Let’s read the data.

d <- read_dta('http://www.ats.ucla.edu/stat/stata/dae/nb_data.dta')
d[] <- lapply(d, unclass)  # error fix
glimpse(d)
## Observations: 314
## Variables: 5
## $ id      <dbl> 1001, 1002, 1003, 1004, 1005, 1006, 1007, 1008, 1009, ...
## $ gender  <dbl> 2, 2, 1, 1, 1, 1, 1, 2, 2, 2, 1, 2, 1, 1, 2, 2, 1, 1, ...
## $ math    <dbl> 63, 27, 20, 16, 2, 71, 63, 3, 51, 49, 31, 22, 73, 77, ...
## $ daysabs <dbl> 4, 4, 2, 3, 3, 13, 11, 7, 10, 9, 4, 5, 5, 6, 1, 0, 1, ...
## $ prog    <dbl> 2, 2, 2, 2, 2, 2, 2, 2, 2, 3, 3, 2, 2, 1, 3, 2, 2, 2, ...

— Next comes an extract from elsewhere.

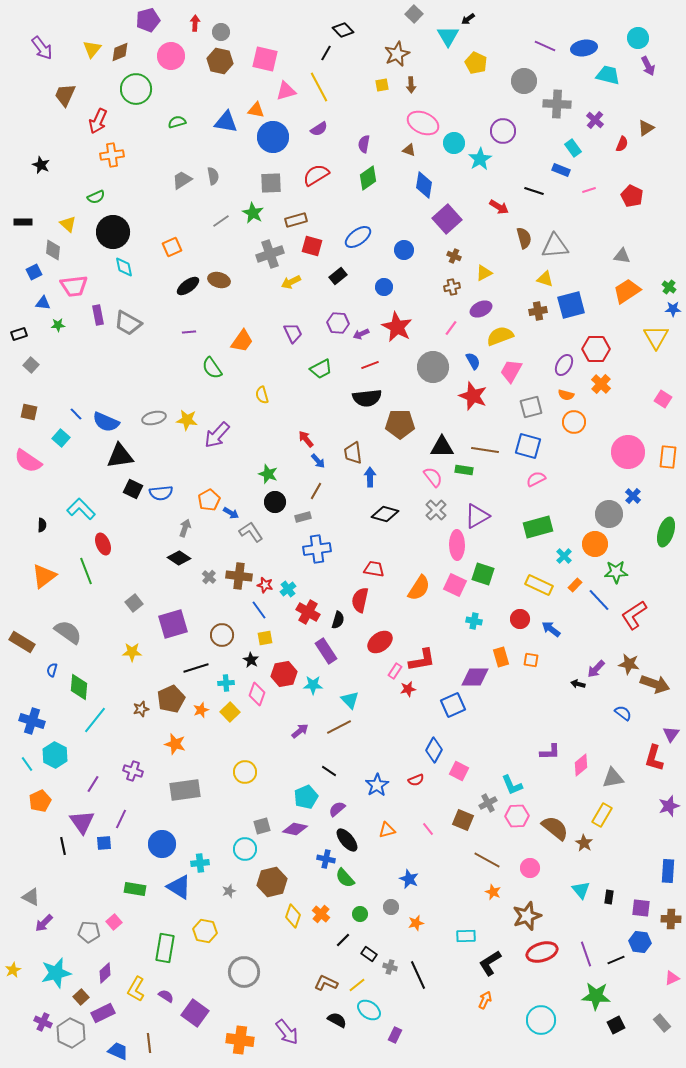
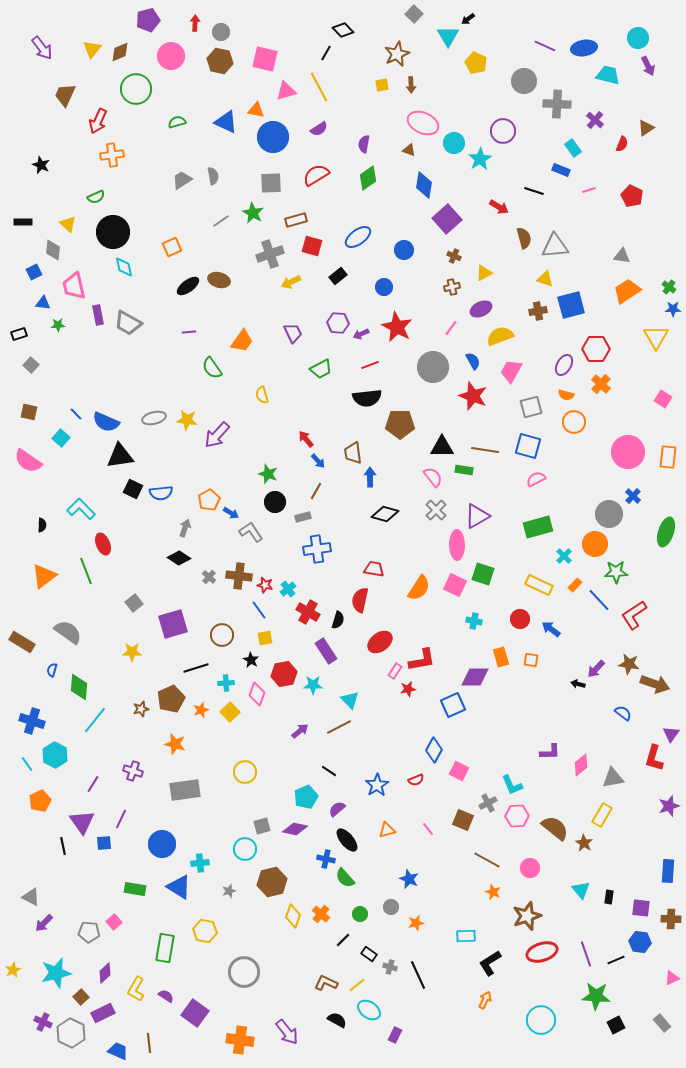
blue triangle at (226, 122): rotated 15 degrees clockwise
pink trapezoid at (74, 286): rotated 84 degrees clockwise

This data set records attendance of 314 high school juniors from two urban high schools. The outcome variable we are analyzing is days absent, daysabs. math is the standardized math score, and prog is a trichotomous categorical variable for the type of instructional program in which the student is enrolled: 1 is general program, 2 academic, and 3 vocational.

Let’s check the mean and variance of the outcome variable.

mean(d$daysabs)
## [1] 5.955414
var(d$daysabs)
## [1] 49.51877

It seems that this count outcome is overdispersed.

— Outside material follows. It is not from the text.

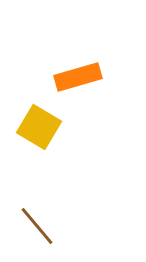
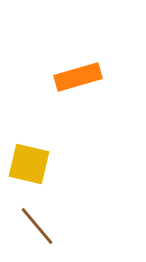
yellow square: moved 10 px left, 37 px down; rotated 18 degrees counterclockwise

Let’s compare the distribution of this variable to the theoretical distribution of Poisson(6).

df <- data_frame(count = 0:max(d$daysabs)) %>%
    mutate(density = dpois(count, lambda = 6))
plt <- ggplot(d, aes(x = daysabs, y = ..density..)) +
    geom_histogram(color = 'black', binwidth = 1) +
    geom_line(data = df, aes(x = count, y = density), color = 'red') +
    labs(x = '# of days absent', y = 'probability')
print(plt)

Aganin, it seems that the outcome is overdispersed.

Negative-Binomial Distribution

The PMF of the negative-binomial distribution with mean \(\mu\) and dispersion parameter \(\phi\) (relative to the square of mean) can be written as follows. \[ f(y|\mu, \phi) = \binom{y + \phi - 1}{y} \left( \frac{\mu}{\mu + \phi} \right)^y \left(\frac{\phi}{\mu + \phi}\right)^\phi. \] This parameterization is sometimes called NB2. In this parameterization, the expected value and the variance are: \[\mathrm{E}(Y) = \mu,\] \[\mathrm{Var}(Y) = \mu + \frac{\mu^2}{\phi}.\]

The mean and variance of the Poisson distribution with the location parameter \(\mu\) is \[\mathrm{E}(Y) = \mathrm{Var}(Y) = \mu.\] So, the term \(\mu^2 / \phi\) represents the additional variance to the Poisson, and the inverse of \(\phi\) shows the degree of overdispersion. As \(\phi\) goes to infinity (i.e. as the inverse of \(\phi\) goes to zero), the NB2 is getting closer to a Poisson distribution.

In R, we can simulate negative-binomial distributions with rnbinom(n, mu, size). For instance, we can randomly generate 100 values from NegativeBinomial2(\(\mu = 4, \phi = 1)\) as follows.

y <- rnbinom(100, mu = 4, size = 1)
plt <- ggplot(data_frame(y), aes(x = y)) + geom_bar()
plt

Compare the following three sets of values.

y_pois <- rpois(1000, lambda = 4)
y_nb_a <- rnbinom(1000, mu = 4, size = 2)
y_nb_b <- rnbinom(1000, mu = 4, size = 10000)
df <- data_frame(y_pois, y_nb_a, y_nb_b) %>%
    gather('dist', 'value', 1:3)
plt <- ggplot(df, aes(value, fill = dist)) +
    geom_bar(position = 'identity', alpha = 1/3)
print(plt)

We can see that the distribution of values generated from NB2(4, 10000) is very similar to that from Poisson(4).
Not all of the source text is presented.